L'autre homme partit quelques minutes. Il semblait assommé après le cri que j'avais poussé. Il dut partir prendre l'air. Je comprenais. Ce ne devait pas être facile de devoir s'occuper d'un patient à la dernière minute. Surtout avec une forte fièvre résistante et une épaule déboîtée. Il revint cependant quelques minutes plus tard, alla quelque part derrière moi, et prépara quelque chose. Une sorte de thé, mais avec d'autres plantes que du Earl Grey. Il se mit près de moi et me fit boire doucement cette sorte d'infusion. Comme un parent donne de la soupe à son enfant. Il ne devait pas apprécier être un parent : il me parlait comme si j'étais réellement son enfant. Toutefois, je ne lui en voulais pas. Je savais que je n'étais pas vraiment le bienvenu dans le laboratoire qui était le sien.

Le breuvage coula par cuillerées dans mon œsophage et tomba comme une cascade dans mon estomac. Après quelques minutes, mon corps commença à en ressentir les effets. Je ne savais pas ce qu'étaient ces plantes, mais elles étaient très efficaces : mon corps se relâcha complètement. Je sentis mes poumons expirer et inspirer de plus en plus lentement. Je pouvais sentir mon cœur battre de moins en moins vite. Le sang qui coulait dans mes veines était de moins en moins bouillant. C'était irrésistiblement relaxant : je ne voulais même plus rester éveillé tant ces plantes me faisaient du bien. Pour la première fois depuis que cette fièvre était arrivée, je me sentais bien.

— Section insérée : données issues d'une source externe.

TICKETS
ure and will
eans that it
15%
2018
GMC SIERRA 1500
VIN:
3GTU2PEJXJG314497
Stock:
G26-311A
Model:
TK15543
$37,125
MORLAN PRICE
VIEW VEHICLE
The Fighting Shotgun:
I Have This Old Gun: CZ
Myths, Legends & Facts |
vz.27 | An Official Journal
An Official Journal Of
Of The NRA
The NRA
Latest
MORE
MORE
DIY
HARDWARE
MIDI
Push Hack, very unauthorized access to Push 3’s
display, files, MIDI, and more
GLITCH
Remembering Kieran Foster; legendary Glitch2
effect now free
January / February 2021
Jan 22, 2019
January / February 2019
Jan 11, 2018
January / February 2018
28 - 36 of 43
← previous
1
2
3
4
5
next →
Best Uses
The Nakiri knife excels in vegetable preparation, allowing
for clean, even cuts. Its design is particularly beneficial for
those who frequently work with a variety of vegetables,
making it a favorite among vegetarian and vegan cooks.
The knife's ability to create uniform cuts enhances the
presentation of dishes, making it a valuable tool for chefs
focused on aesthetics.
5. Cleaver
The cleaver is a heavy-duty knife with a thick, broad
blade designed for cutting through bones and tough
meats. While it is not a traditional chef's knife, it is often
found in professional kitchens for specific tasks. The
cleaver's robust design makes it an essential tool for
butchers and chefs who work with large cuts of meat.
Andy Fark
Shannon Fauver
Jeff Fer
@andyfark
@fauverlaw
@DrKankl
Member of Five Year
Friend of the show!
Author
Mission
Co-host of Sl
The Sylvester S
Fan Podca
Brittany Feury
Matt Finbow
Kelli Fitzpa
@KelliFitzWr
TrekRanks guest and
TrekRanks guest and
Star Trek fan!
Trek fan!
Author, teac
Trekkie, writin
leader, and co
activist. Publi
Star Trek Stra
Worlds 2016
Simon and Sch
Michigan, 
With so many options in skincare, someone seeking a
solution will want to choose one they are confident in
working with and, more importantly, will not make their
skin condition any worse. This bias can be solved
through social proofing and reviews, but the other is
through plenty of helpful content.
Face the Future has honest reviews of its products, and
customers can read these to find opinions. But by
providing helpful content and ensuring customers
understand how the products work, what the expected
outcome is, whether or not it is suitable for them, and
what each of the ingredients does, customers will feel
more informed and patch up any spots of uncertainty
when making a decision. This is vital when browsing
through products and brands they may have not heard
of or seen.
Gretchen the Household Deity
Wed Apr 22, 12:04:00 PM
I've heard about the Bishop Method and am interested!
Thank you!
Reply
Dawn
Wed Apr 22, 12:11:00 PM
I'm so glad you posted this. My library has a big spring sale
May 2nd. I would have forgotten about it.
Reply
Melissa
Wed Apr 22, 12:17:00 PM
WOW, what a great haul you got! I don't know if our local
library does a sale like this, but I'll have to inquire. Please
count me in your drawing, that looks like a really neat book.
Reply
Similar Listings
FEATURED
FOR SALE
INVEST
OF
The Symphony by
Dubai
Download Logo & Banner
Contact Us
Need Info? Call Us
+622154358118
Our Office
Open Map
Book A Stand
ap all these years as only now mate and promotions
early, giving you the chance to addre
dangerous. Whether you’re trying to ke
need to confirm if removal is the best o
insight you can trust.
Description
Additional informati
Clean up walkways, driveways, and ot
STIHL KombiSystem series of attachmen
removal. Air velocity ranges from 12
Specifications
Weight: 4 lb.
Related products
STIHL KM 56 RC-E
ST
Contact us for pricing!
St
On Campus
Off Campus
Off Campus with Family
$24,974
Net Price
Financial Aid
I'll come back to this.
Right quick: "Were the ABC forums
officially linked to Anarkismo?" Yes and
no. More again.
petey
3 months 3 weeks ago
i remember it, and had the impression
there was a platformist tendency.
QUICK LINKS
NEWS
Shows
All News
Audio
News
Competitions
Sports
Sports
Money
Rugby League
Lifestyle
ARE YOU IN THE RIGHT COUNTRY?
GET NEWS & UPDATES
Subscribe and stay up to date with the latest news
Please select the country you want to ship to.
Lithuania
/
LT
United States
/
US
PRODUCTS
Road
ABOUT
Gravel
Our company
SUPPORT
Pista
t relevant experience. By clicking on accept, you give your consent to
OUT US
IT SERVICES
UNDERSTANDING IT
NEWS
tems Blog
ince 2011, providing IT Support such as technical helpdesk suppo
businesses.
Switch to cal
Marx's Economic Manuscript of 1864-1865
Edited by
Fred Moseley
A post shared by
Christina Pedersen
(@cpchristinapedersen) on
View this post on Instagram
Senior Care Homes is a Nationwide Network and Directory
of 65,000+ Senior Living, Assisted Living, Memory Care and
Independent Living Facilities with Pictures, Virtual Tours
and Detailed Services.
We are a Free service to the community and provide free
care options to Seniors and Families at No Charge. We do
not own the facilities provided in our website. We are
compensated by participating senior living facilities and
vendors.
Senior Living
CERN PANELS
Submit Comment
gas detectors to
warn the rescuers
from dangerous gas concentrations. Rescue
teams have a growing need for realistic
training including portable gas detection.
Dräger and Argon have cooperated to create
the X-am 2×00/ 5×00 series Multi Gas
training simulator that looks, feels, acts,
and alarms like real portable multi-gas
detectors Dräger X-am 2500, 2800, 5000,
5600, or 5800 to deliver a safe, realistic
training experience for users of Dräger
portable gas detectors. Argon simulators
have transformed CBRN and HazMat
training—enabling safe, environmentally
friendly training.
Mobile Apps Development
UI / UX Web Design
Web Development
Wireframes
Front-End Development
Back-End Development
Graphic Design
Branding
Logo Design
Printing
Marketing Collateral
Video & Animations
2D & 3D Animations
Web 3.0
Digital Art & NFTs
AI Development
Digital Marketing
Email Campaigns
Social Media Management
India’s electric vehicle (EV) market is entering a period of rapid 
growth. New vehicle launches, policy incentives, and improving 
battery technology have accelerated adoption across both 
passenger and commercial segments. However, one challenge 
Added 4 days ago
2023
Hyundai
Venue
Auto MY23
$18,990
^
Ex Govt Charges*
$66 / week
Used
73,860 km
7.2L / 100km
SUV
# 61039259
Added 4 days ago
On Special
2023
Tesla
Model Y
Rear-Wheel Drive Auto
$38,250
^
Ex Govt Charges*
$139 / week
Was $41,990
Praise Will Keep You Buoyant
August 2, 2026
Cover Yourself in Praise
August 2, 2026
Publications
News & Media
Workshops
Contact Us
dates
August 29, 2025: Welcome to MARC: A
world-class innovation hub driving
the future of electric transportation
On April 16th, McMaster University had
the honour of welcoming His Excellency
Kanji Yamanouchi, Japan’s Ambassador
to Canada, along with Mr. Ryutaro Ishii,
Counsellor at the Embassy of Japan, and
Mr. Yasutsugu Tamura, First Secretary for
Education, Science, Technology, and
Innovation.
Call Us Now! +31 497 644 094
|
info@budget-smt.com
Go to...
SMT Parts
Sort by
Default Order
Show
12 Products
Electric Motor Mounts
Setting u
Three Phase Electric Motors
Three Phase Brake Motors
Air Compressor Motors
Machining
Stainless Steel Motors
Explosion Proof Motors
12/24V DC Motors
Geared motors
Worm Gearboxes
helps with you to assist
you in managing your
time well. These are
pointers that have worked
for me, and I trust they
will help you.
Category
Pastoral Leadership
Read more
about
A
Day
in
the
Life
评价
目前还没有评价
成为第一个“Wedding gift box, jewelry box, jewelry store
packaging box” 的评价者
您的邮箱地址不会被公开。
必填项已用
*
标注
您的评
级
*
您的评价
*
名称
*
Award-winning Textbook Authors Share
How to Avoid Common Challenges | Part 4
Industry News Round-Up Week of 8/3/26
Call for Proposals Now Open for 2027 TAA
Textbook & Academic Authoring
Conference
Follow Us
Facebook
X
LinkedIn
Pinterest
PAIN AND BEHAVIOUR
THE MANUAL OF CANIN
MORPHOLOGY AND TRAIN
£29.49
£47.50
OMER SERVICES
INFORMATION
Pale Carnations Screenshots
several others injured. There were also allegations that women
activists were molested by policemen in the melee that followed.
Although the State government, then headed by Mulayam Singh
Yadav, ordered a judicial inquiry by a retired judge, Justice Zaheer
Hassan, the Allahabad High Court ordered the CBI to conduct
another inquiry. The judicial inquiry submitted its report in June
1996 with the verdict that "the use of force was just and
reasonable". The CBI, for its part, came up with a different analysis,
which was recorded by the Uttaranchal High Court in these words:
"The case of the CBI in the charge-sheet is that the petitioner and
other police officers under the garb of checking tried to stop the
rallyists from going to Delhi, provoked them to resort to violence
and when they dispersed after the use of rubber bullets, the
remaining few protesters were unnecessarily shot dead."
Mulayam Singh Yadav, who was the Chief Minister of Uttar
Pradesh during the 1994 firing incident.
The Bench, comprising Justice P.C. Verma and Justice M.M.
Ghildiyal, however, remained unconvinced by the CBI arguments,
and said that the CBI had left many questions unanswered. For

Pendant un instant, plus rien ne me faisait mal. C'était comme si toute la douleur que j'avais ressentie depuis le début de cette journée s'était évaporée. Il n'y avait plus rien. Une monotonie reposante. Un silence réparateur. Aucun hôpital, aucune clinique, n'aurait pu me donner un tel repos ou un tel traitement. Je me sentais comme dans un rêve et je ne voulais pas me réveiller : un tel repos, je n'en avais pas eu depuis un long moment. Je voulais qu'il dure encore un moment. Juste un autre instant.

Comme dans un rêve, oui. C'était bien l'expression appropriée. J'étais bien éveillé, et pourtant j'avais l'impression de voir des choses. J'avais l'horrible impression de revoir les visages de ceux qui m'avaient entouré avant d'entrer dans le Manoir. Mes parents, mon premier amour, mes amis, mes ennemis, tous me revinrent. Un autre cauchemar se préparait et je n'avais plus les forces pour y résister.

Je relevais les yeux vers les deux hommes qui m'avaient soulagé, ne serait-ce qu'une minute, de toute la douleur venant de la fièvre. Tous deux me regardaient. Je n'arrivais pas exactement à savoir quelles expressions ils affichaient. Je n'arrivais plus vraiment à savoir quoi que ce soit. L'infusion, comme la fièvre avant elle, me pris par la main et m'amena vers l'inconscience. Mais cette fois, mon corps dénué de force allait enfin pouvoir se régénérer.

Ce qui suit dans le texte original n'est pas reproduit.